=== TASK REQUIREMENTS ===
Find and copy every line in the records that includes the string "Avant".

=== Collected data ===

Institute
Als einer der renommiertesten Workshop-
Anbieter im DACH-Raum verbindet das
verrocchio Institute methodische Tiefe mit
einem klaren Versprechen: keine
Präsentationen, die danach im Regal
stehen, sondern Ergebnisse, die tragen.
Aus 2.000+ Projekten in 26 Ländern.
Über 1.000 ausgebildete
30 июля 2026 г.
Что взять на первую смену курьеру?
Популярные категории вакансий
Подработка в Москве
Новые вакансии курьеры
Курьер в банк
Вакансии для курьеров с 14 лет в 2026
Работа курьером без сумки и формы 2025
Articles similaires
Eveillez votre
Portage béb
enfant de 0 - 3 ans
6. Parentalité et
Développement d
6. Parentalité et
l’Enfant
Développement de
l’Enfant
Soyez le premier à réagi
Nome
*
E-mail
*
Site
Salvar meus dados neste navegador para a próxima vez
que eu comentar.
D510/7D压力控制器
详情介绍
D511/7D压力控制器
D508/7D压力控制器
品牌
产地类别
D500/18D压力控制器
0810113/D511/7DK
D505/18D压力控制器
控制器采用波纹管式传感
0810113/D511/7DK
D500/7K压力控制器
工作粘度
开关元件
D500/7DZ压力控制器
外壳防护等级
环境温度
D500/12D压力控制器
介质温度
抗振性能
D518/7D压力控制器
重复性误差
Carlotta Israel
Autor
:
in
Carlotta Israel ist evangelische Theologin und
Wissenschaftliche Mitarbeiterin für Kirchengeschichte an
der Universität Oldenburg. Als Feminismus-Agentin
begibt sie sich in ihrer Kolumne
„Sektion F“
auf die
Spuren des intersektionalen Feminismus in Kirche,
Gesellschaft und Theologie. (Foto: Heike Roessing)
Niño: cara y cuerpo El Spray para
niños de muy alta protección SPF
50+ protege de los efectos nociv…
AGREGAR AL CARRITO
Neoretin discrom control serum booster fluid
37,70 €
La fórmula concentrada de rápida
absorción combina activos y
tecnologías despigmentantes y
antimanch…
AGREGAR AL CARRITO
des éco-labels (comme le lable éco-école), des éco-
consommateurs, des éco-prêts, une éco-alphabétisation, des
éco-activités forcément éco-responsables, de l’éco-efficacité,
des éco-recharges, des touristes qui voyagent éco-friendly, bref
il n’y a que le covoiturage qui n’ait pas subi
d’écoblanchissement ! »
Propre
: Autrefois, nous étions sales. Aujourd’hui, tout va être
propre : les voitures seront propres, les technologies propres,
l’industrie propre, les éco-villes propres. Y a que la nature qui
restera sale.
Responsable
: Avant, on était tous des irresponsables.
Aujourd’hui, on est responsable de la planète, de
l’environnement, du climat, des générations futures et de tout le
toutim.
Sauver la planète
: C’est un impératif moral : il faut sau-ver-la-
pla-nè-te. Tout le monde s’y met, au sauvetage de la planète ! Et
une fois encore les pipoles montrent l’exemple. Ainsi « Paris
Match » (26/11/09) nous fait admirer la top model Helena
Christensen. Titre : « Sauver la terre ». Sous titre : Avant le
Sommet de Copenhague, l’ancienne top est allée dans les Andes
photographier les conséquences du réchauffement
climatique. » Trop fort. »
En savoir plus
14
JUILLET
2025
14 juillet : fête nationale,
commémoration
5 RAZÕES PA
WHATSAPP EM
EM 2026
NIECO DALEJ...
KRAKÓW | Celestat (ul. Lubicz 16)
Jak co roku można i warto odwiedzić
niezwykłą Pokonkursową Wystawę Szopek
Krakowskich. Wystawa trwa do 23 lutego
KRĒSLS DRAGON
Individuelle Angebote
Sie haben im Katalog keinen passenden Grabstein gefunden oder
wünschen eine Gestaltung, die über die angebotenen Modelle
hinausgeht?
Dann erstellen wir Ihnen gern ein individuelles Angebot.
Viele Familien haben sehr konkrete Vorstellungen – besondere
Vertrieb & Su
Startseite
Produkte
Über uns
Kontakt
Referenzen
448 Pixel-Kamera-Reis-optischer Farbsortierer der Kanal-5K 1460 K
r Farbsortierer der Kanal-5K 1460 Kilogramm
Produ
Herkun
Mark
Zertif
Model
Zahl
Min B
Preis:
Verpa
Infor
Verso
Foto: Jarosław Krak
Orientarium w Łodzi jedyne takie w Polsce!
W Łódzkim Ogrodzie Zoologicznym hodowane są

=== EXERCISE OUTPUT ===
: Avant, on était tous des irresponsables.
Christensen. Titre : « Sauver la terre ». Sous titre : Avant le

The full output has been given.